The Need for a New Approach to Neural Network Acceleration – As the wider use of artificial intelligence unfolds, its focus is shifting from non-real-time uses, like image-classification, to latency-critical environments such as self-driving technology. However, because the majority of software developed for AI is primarily used in non-real-time applications, low latency software - and the platforms it runs on - must be re-thought. This also means that tools like benchmarks used to tune algorithms and system performance need to be re-invented.
These challenges may be best answered by a team in direct contact with these latency-critical use cases. At AImotive our hardware and software development effort are deeply connected. With good reason, self-driving, is one the most demanding uses of AI today. Accelerators in current prototypes consume up to 1000 W, a number that must be reduced for mass production to begin.
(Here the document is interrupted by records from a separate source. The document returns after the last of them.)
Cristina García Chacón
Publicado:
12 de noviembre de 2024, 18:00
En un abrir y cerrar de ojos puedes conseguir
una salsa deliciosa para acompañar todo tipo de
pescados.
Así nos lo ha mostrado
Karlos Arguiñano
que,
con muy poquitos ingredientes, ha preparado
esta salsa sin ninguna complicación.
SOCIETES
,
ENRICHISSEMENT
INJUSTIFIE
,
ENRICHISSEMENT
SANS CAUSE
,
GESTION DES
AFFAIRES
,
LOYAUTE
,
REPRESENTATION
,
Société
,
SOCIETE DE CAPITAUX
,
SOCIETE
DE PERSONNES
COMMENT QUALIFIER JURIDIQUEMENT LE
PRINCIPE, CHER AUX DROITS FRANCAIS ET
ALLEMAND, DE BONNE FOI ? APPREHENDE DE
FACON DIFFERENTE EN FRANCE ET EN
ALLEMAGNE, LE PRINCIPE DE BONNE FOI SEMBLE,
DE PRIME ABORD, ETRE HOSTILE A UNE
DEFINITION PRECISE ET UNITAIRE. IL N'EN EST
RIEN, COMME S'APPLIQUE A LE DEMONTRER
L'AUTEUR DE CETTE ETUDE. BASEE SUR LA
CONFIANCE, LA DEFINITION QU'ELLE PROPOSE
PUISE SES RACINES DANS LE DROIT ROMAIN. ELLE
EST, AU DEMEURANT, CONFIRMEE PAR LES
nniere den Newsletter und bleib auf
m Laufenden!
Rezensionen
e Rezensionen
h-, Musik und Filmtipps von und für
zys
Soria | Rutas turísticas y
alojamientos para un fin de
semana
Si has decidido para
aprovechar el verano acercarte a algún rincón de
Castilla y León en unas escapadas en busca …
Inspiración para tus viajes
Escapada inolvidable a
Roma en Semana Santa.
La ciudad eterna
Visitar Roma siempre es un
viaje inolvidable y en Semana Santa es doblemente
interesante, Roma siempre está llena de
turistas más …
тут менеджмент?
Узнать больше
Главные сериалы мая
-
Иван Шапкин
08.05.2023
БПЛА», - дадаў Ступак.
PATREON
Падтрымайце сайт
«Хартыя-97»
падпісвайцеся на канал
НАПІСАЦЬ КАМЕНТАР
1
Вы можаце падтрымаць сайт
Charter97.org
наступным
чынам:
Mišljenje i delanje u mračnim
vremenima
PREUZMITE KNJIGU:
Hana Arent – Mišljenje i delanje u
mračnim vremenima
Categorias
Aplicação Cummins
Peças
To achieve this, developers must be aware of these problems and design systems with the low-latency and high-performance demands of self-driving in mind.
The task at the core of computer vision, image classification, is relatively simple, when run with small-size inputs and no latency requirements. In a real use-case scenario, it does not matter how long it takes the neural network to recognize a group of puppies, only that it recognizes them correctly. But, consider the implications of this solution on the road, at 75 mph, when the difference between life and death can be measured in milliseconds. Time is as important as accuracy. The majority of current hardware solutions are not built with such use-cases in mind. aiWare on the other hand, is designed to effectively handle high-resolution inputs in any use case, including self-driving.
In traditional implementations, low-resolution images are run through relatively simple neural-networks. However, using a 224 by 224 pixel image (common in benchmarking) in self-driving would mean the car sees only a few feet ahead clearly. Images with a resolution of at least one or two megapixels are needed to guarantee safety on the road. What happens when large images are used as input?
First, traditional hardware solutions work by storing all data relevant to the processes, other than the weights, in the on-chip cache. This is impossible with large input images. The demands of the process cannot be changed, what can be optimized is how and when the accelerator accesses external memory. Using external memory efficiently is one of the keys to viable hardware solutions for advanced real-world applications.
Second, the time needed for the convolutional tasks to be completed balloons uncontrollably – if the hardware can handle the process at all. Some industry players believe the solution to these problems lies in artificial job parallelization, in other words processing batches. This means that the system completes repeated tasks on batches of data, for example, 64 pictures at a time instead of one at a time. However, this solution is only viable in processes which are not latency-critical.
Continuing the previous example: a car running at 75 mph on a highway with cameras operating at a conservative 30 FPS (frames per second) would take over two seconds to collect one batch of images. Over two seconds have passed and the system has not even begun to process the images. Meanwhile, life and death are still separated by mere milliseconds.
The only long-term solution is for hardware to adapt. What makes GPUs good NN accelerators is their high performance and massive data-bandwidth. They are, in a sense, a naïve implementation of what embedded NN accelerators for computer vision should be, completing the tasks at hand but consuming large amounts of power.
To be truly effective, aiWare is tuned to the challenges of high-resolution input images in a latency-critical environment and streamlines the processes which most severely affect its operation. It optimizes the way external memory is accessed, reading and writing data to and from the external memory as few times as possible. Second, it maximizes MAC utilization, and brings the number of mathematical operations required to complete a task close to the theoretical minimum. Avoiding reading and writing partial results drastically reduces the strain put on external memory.
Accessing external memory is an extremely power-hungry task, but is also where the greatest gains can be made. To achieve this goal the very way RAM is accessed may have to be changed. So much so, that random access memory may not be random much longer. Today’s solutions use only a fraction of the total external data-bandwidth and a huge amount of potential speed is lost. Optimizing the bandwidth and speed of the accelerators external memory is yet another way to save power.
Ideally the power consumption of a complete L5 autonomous system should be below 50 W. A tiny amount compared to the 400–1000 W that GPU-based systems in today’s prototype vehicles consume. This makes power efficiency a central characteristic of any hardware solution for self-driving use-cases.
With the importance of artificial intelligence in our everyday lives constantly increasing, hardware suppliers must now solve a myriad of unforeseen difficulties. However, only hardware designs that keep the points above in mind will cope with the demands of latency-critical computer vision. This is why we have created aiWare.